Perry, Chemical Engineering Manual. I have the sixth edition. It has table 3-248b with properties (specific volume, enthalpy and entropy) up to 1000 K and 1000 bar.

http://webbook.nist.gov/chemistry  
shows more thermophysical properties, but goes up to 126.9oC and 1210 bar
arimans76 (Mechanical)
26 Jul 06 5:03
Does the Perry contain also the coefficient of thermal conductivity and the cinematic viscosity (or dynamic viscosity and density)?
25362 (Chemical)
26 Jul 06 7:07

Thanks for the undeserved star.
The answer on Perry is regretfully no.
J.P. Holman's Heat Transfer (McGraw-Hill) Table A-6, shows these properties at atmospheric pressure up to 900 K.

Please note the expected changes due to pressure are small.

From the NIST site I got that at 125oC the "additions" when going from 1 bar to 200 bar are: for specific heat, 1.5%; for absolute viscosity 3.4%, and for thermal conductivity, 5.4%. Which tells us that the Pr number practically doesn't change with pressure.

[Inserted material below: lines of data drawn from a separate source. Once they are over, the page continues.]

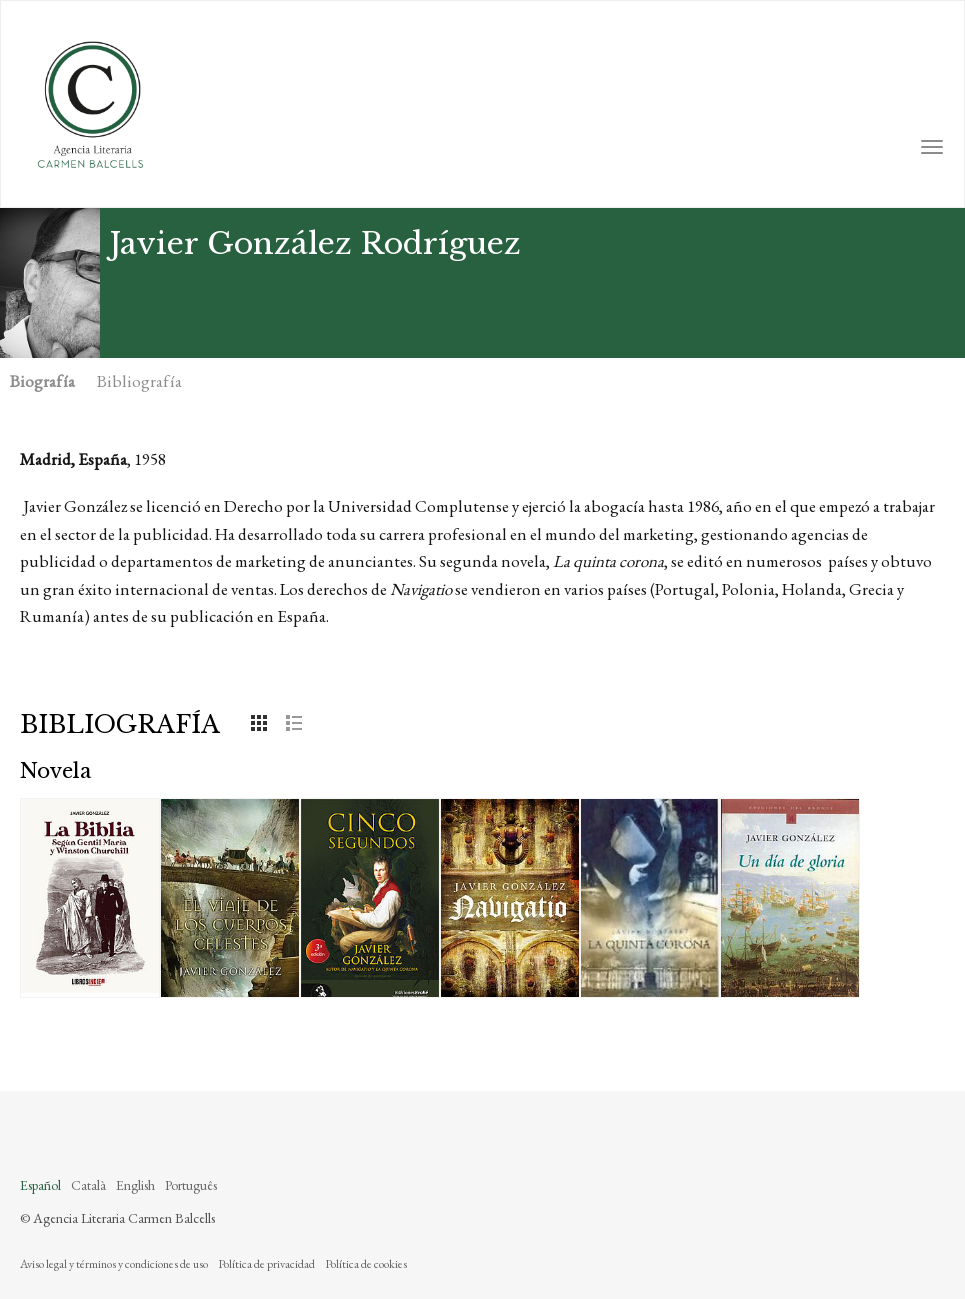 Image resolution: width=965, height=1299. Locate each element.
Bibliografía (139, 381)
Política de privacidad (266, 1264)
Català (88, 1185)
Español (40, 1185)
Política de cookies (366, 1264)
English (135, 1185)
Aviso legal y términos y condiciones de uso (114, 1264)
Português (191, 1185)
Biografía (42, 381) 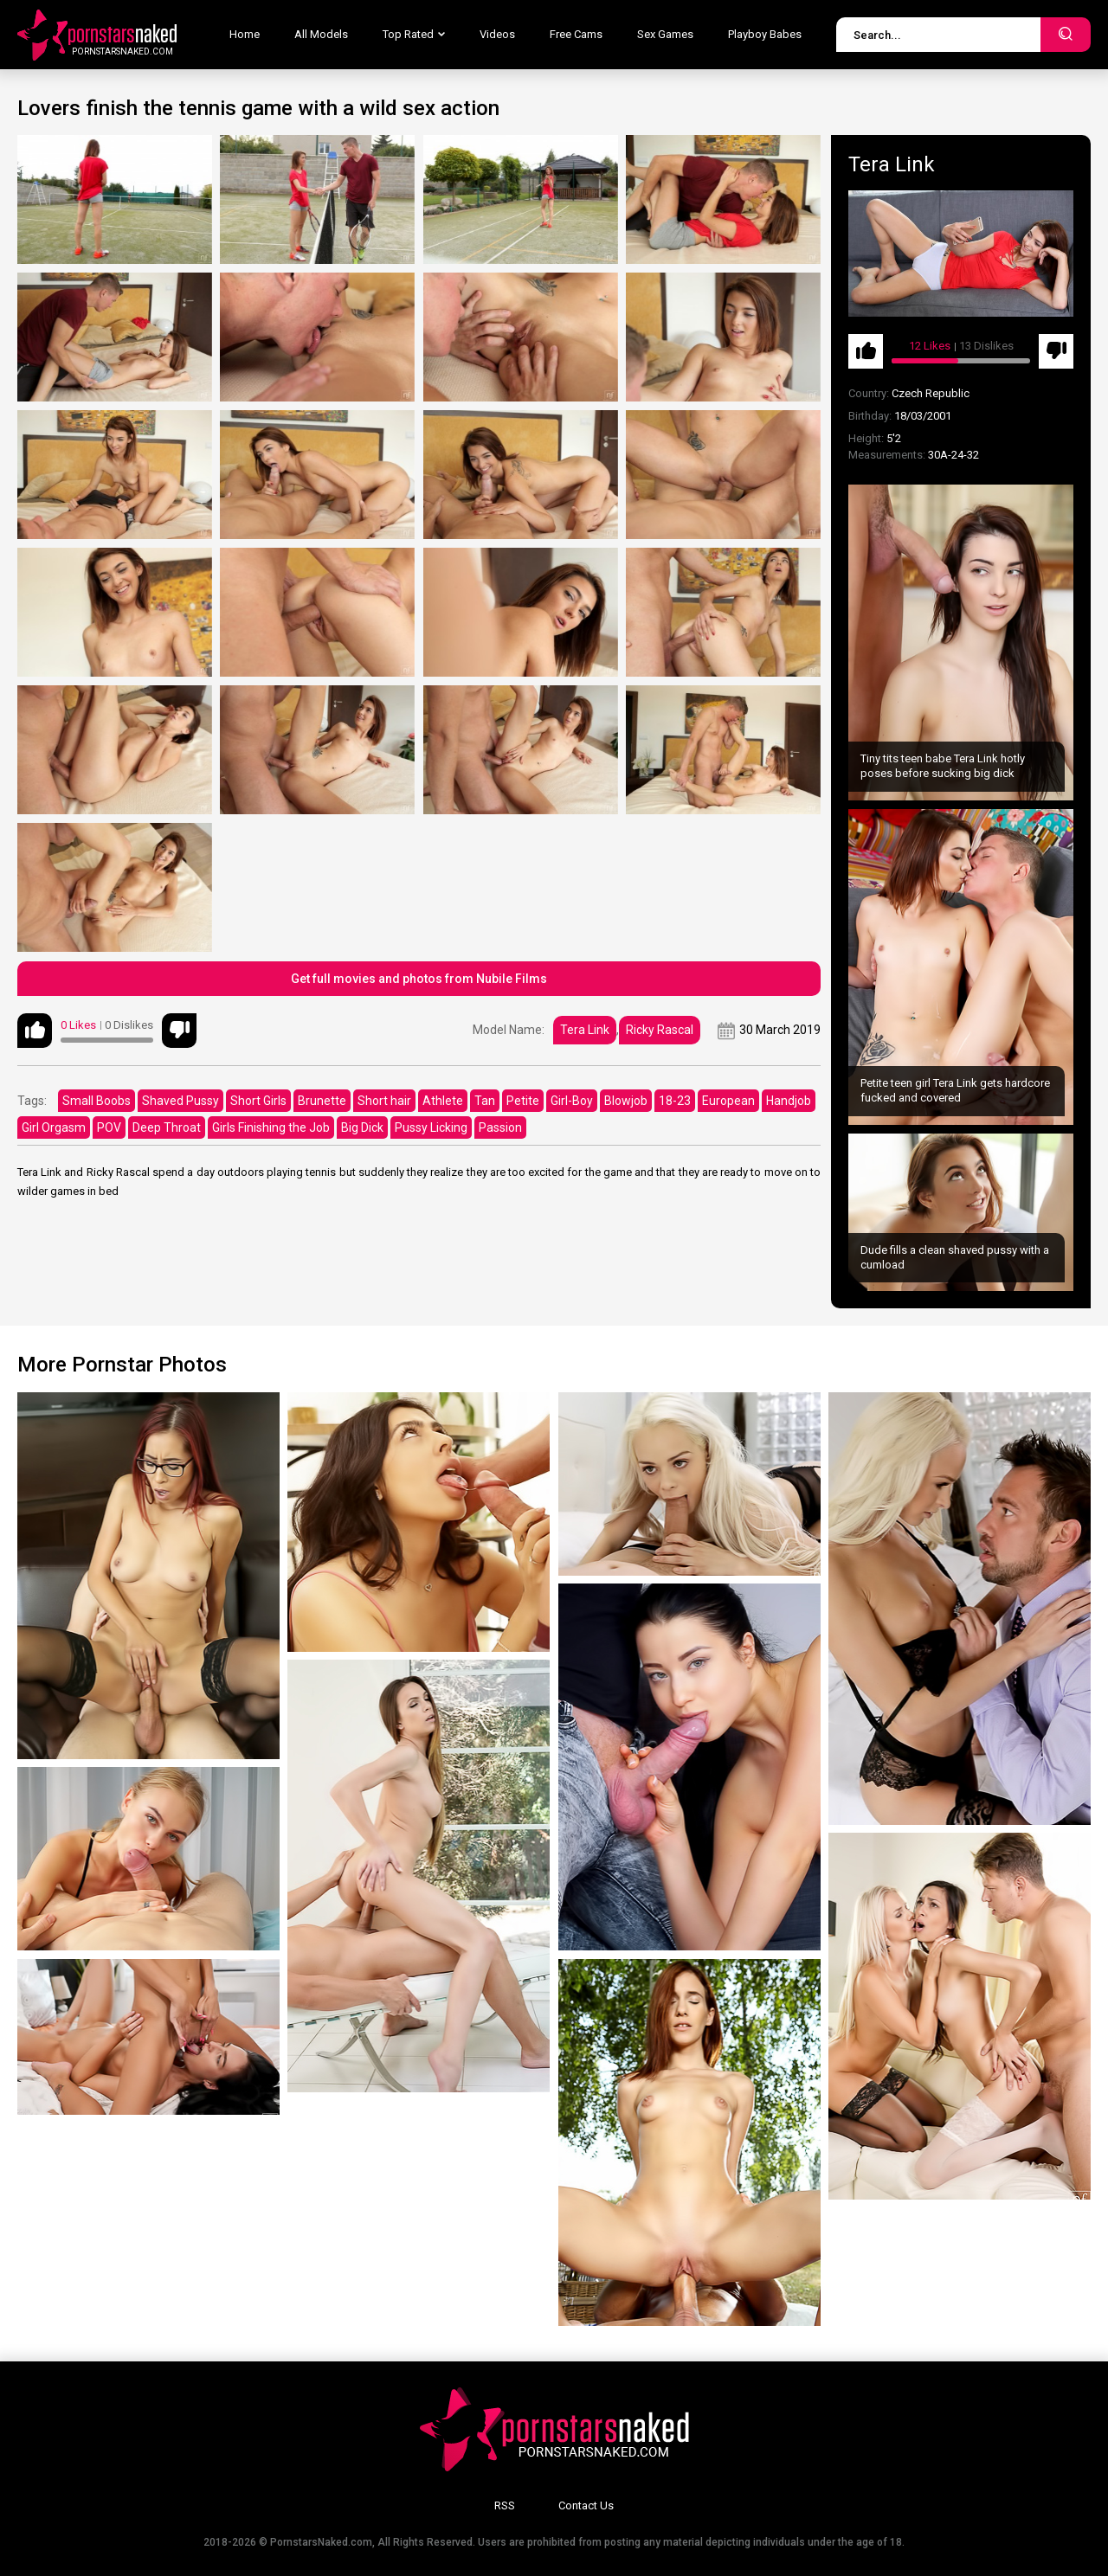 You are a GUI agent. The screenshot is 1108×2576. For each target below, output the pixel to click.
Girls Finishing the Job (271, 1127)
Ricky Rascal (659, 1030)
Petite (522, 1101)
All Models (321, 34)
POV (109, 1127)
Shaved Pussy (180, 1101)
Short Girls (258, 1101)
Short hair (384, 1101)
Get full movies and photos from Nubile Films (419, 979)
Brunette (322, 1101)
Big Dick (362, 1127)
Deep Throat (166, 1127)
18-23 (675, 1101)
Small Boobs (96, 1101)
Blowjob (625, 1101)
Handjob (788, 1101)
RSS (504, 2505)
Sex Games (665, 34)
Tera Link (584, 1030)
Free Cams (576, 34)
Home (244, 34)
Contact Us (586, 2505)
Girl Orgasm (54, 1127)
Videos (497, 34)
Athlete (442, 1101)
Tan (484, 1101)
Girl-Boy (572, 1101)
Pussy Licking (431, 1127)
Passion (500, 1127)
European (728, 1101)
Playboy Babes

Sorry, that's all I could gather on hydrogen from my sources.
arimans76 (Mechanical)
26 Jul 06 7:48
I found this book:
R.D. McCarty, J. Hord, H.M. Roder (1981)

http://www.boulder.nist.gov/div838/Hydrogen/Publications/Publicationsmain.htm

It´s almost exaustive, there are almost all the hydrogen´s properties. :)

Thx again
joerd (Chemical)
28 Jul 06 12:59
The link that 25362 provided gives you all you need.